━━━━━ EXTRACTED INFORMATION
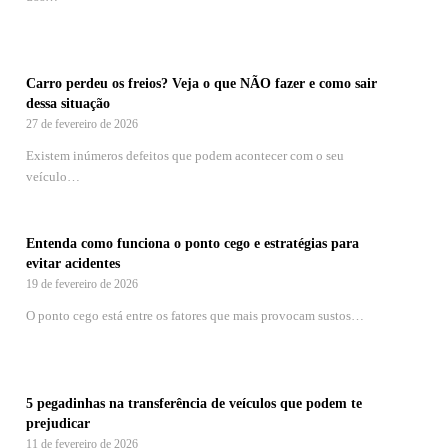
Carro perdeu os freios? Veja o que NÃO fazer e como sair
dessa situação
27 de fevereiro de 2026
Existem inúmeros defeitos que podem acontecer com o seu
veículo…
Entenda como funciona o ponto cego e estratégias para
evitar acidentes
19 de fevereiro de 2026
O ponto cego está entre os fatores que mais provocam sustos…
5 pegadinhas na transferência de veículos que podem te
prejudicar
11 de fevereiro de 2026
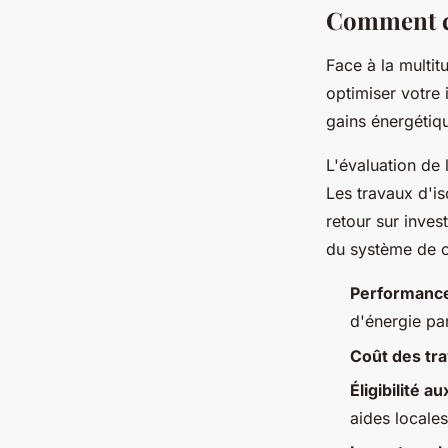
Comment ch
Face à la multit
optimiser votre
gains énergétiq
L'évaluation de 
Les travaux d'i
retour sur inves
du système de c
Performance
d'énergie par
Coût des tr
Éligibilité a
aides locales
━━━━━━━━━━
━━━━━ EXTRACTED INFORMATION
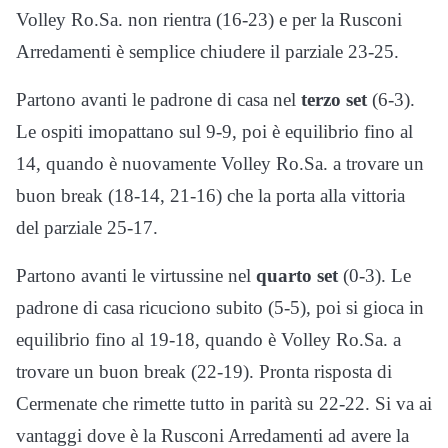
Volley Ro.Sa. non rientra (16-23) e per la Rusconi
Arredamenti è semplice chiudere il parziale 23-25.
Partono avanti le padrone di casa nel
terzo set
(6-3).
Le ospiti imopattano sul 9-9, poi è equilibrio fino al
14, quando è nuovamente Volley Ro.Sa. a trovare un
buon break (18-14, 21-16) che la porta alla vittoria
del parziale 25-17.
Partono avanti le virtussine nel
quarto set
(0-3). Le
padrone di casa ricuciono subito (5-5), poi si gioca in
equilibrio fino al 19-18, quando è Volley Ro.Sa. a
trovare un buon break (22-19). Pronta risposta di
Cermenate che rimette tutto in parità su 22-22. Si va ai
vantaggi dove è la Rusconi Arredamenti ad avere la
━━━━━━━━━━
━━━━━ EXTRACTED INFORMATION
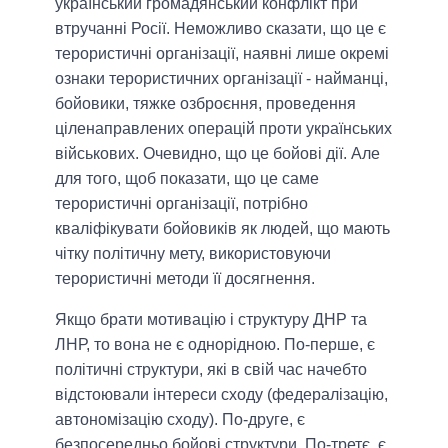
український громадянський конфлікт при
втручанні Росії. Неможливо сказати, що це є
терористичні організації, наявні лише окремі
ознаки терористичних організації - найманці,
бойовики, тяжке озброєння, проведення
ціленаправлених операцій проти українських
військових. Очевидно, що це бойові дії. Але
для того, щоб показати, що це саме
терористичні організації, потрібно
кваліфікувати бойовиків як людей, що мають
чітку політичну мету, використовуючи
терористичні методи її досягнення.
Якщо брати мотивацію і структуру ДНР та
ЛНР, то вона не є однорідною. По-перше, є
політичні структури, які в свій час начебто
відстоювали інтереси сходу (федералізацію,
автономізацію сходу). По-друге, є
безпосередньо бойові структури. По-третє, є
━━━━━━━━━━
- **DIRECTIONS**
Return each line of the records above in which the word "fino" occurs.

- **TASK SOLUTION**
Le ospiti imopattano sul 9-9, poi è equilibrio fino al
equilibrio fino al 19-18, quando è Volley Ro.Sa. a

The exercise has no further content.